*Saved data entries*
════

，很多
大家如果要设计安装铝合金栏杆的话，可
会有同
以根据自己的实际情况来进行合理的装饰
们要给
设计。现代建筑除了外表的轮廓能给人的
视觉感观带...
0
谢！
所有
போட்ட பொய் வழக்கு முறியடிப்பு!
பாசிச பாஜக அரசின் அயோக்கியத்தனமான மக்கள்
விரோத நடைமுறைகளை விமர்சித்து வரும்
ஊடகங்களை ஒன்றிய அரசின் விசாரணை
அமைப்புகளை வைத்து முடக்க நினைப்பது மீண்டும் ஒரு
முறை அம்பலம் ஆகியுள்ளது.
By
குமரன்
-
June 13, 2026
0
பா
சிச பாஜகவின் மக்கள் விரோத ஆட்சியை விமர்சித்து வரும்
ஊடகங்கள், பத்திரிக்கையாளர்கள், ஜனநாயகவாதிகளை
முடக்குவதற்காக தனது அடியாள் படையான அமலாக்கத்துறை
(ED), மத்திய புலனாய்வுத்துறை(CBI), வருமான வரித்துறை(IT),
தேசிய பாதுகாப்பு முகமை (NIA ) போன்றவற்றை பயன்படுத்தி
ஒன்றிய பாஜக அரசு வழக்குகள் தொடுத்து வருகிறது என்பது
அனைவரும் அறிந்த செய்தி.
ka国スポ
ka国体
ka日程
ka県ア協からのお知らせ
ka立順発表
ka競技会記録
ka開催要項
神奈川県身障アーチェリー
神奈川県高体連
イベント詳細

════

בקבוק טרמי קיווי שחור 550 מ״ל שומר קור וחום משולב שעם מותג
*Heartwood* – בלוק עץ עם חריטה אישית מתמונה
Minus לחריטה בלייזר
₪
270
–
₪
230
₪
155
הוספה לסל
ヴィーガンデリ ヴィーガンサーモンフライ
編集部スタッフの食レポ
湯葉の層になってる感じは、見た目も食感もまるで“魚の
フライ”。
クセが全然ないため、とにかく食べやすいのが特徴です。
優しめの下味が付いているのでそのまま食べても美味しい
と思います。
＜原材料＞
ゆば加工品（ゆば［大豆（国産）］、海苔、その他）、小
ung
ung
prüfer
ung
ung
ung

════

*About this task*
Answer with a single number, the count of lines above that contain "ஊடகங".

*Exercise solution*
2